The good news for Rohit Bansal, the former New York Fed employee who went to Goldman Sachs and convinced a former Fed colleague to give him confidential supervisory documents, is that he won't go to prison: He pleaded guilty to a misdemeanor and was sentenced to 300 hours of community service and a $5,000 fine, or one basis point of the $50 million fine that Goldman paid for his behavior. The bad news is that, as the sentencing judge put it, "because of the power of the Internet, his reputation is forever already besmirched." That would be a good motto for the Internet, actually: The most powerful device for forever besmirching reputations that humanity has ever created.

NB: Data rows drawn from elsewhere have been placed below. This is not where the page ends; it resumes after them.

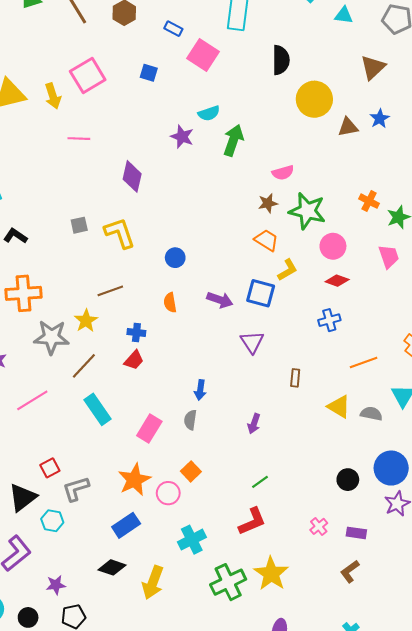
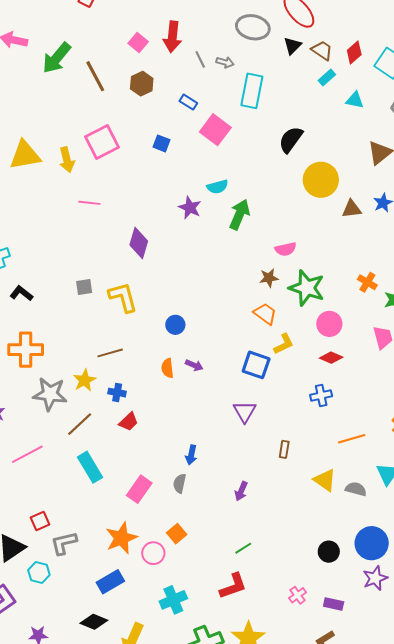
black semicircle: (281, 60) -> (291, 140), turned -148
purple arrow: (220, 300) -> (194, 365), moved, size x0.7
blue cross: (136, 332) -> (117, 393), moved

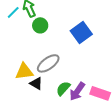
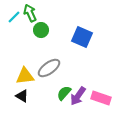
blue square: (81, 32) -> (82, 37), turned -30
black triangle: (36, 83) -> (22, 96), moved

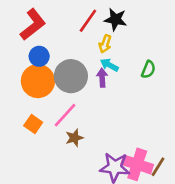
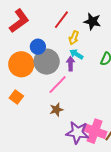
black star: (115, 19) -> (92, 21), moved
blue circle: (39, 56) -> (38, 47), moved
pink line: (65, 115) -> (58, 85), moved
brown star: (74, 138) -> (56, 110), moved

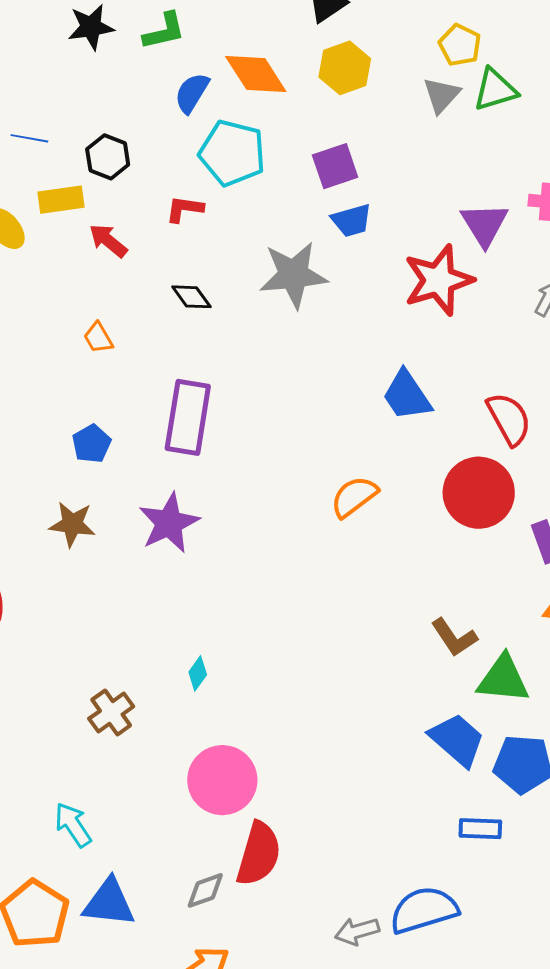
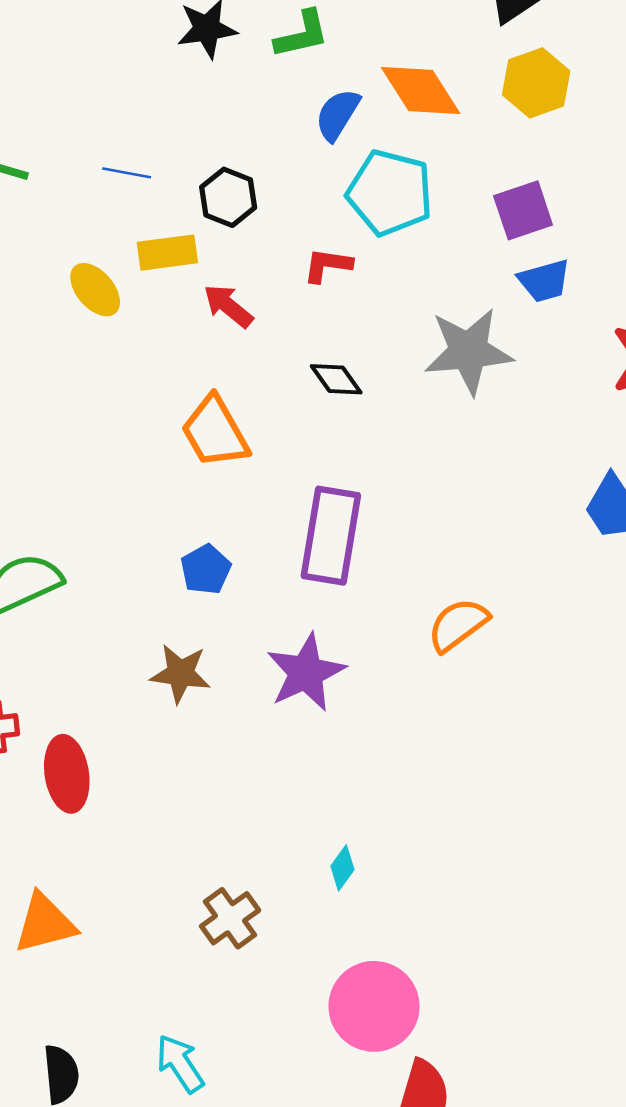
orange trapezoid: (98, 338) -> (215, 432), size x1.8
orange semicircle: (354, 497) -> (458, 625), moved

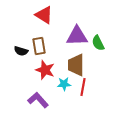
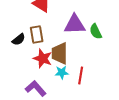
black semicircle: (21, 51) -> (19, 39), turned -56
brown trapezoid: (76, 65) -> (60, 53), moved

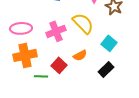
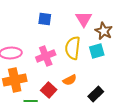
yellow semicircle: (83, 23) -> (73, 48), turned -130
cyan square: (109, 43) -> (97, 51), moved, turned 35

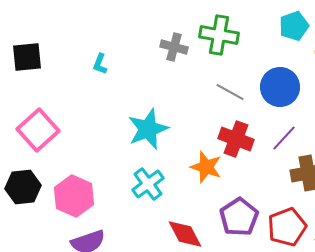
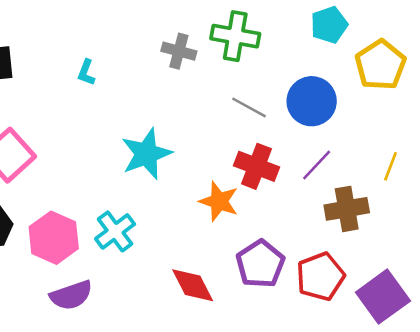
cyan cross: (148, 184) -> (115, 231), moved

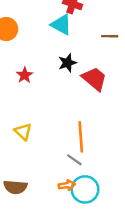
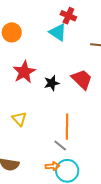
black star: (67, 63) -> (52, 83), moved
red star: (25, 75) -> (24, 72), size x1.6

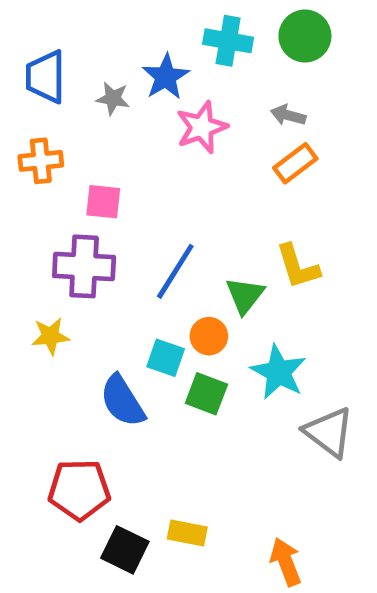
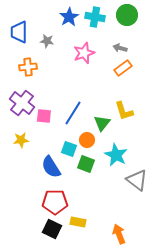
blue star: (166, 77) -> (69, 17), moved
orange cross: (41, 161) -> (28, 67), moved
pink square: (103, 202) -> (44, 116), moved
purple cross: (84, 266) -> (22, 103), moved, turned 35
red pentagon: (79, 490) -> (55, 202), moved

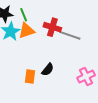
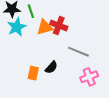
orange triangle: (27, 31) -> (45, 27), moved
gray line: (70, 35) -> (78, 52), moved

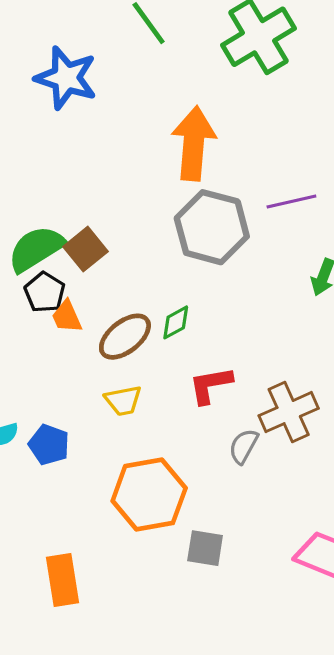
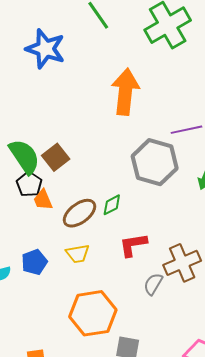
gray hexagon: (212, 227) -> (155, 162), moved
green semicircle: (36, 249) -> (24, 157), turned 87
blue pentagon: (49, 445) -> (34, 262), moved, turned 30

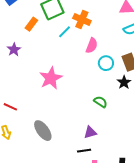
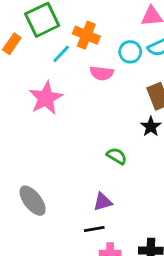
pink semicircle: (92, 45) -> (102, 73), turned 77
cyan circle: (106, 63) -> (130, 52), moved
pink star: (51, 78) -> (46, 98), moved

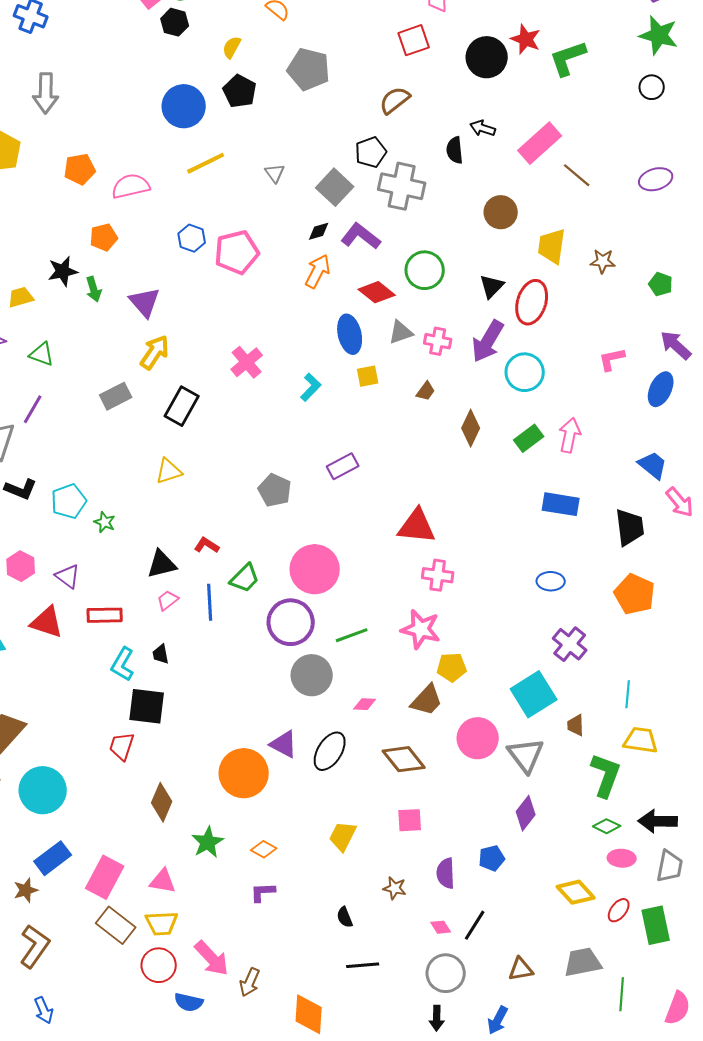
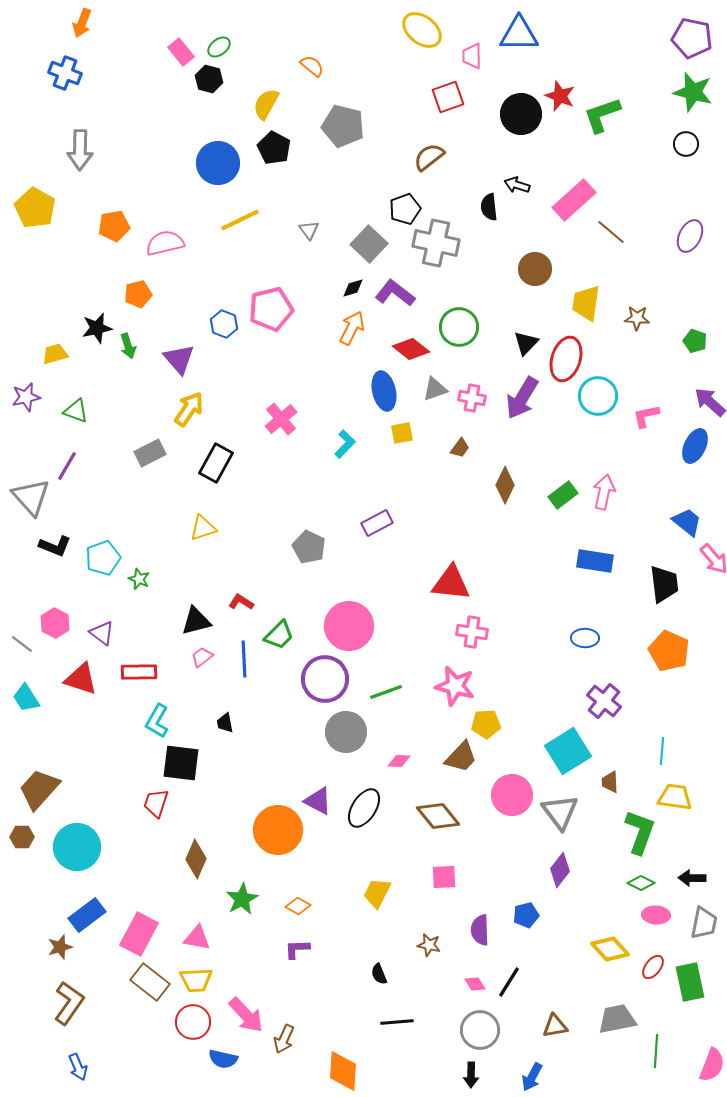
yellow semicircle: (232, 47) -> (266, 104), size x1.4
purple ellipse: (656, 179) -> (690, 236), turned -48
blue hexagon: (192, 238) -> (224, 324), moved
cyan circle: (525, 372) -> (598, 396), moved
black trapezoid: (161, 654) -> (225, 723), moved
black arrow: (658, 821) -> (692, 878), size x0.7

Helpfully for Bansal, the documents he took seem not to have actually, you know, mattered -- "Prosecutors described the documents Bansal got only as 'confidential' and didn’t provide evidence any harm resulted from the former banker receiving them" -- but that doesn't stop the New York Times from pointing out that "the episode illustrated the blurred lines between Goldman and the New York Fed and raised new questions about Wall Street’s so-called revolving door." Do those ... do those questions seem as important now as they did last year? Like, if you are going to worry about a revolving door in U.S. government, perhaps the one between electoral politics and reality television is more concerning than the one between banks and bank regulators?

Market structure.

It is hard to believe, but more people keep having opinions about IEX's application to be a public stock exchange. The comments to the Securities and Exchange Commission remain a treat; here's one from a doctor who thinks that "IDX's model will effectively make it more difficult sociopathic individuals to legally take money from other people," and who plans to "encourage my 2000+ patients and hundreds of private clients" to keep their money out of the stock market. In perhaps more newsworthy commentary, JPMorgan has also come out in favor of approving IEX's application, while market-structure expert Larry Tabb has come out against ("How can IEX claim that it is fair when only it knows the accurate price of a security? How can it claim a level playing field when only IEX can effectively price mid-point orders?"). Elsewhere on the Tabb Forum, here is a column from Sviatoslav Rosov of the CFA Institute with the amusing title "The IEX Neverendum: Is IEX's Exchange Application a Referendum on Market Structure?" It contains this amusing burn: 

CFA Institute is broadly supportive of the existing market structure, with the majority of empirical research supporting the impression that explicit trading costs are at historically low levels and displayed liquidity is at historically high levels. The arguments that these costs are unachievable and the liquidity cannot be accessed do not seem to be empirically compelling. This market structure has been achieved in large part by technological developments and marketplace competition enabled by Reg. NMS. These changes have rendered large swathes of human capital redundant and many of the victims can be found in the responses to the SEC’s consultation.

Ouch! Not fair of the doctor, though, probably.

Valeant.

The Valeant pile-on continues. Valeant's largest shareholder, the Sequoia Fund, which added Valeant shares in the fourth quarter before admitting in February that "our own credibility as investors has been damaged by this saga," sold 1.5 million shares last week. Sequoia is an option in a lot of retirement plans, which makes its concentrated Valeant position extra awkward. Bill Gross tweeted mean things about Valeant (and global monetary policy). Here are Bloomberg Gadfly's Max Nisen and Tara Lachapelle on the saga, Bill Ackman's involvement, and its effect on other pharmaceutical companies. 

And here is the story of how Bill Ackman has "played a central role as Valeant moved to assuage investors." Ackman has his own investors, but it turns out he doesn't need to worry too much about assuaging them:

Mr. Ackman has protection most hedge funds lack: He has been engaged on a careerlong project to build Pershing Square into a fortress that in theory gives him both time—and capital—to outlast a nasty downturn.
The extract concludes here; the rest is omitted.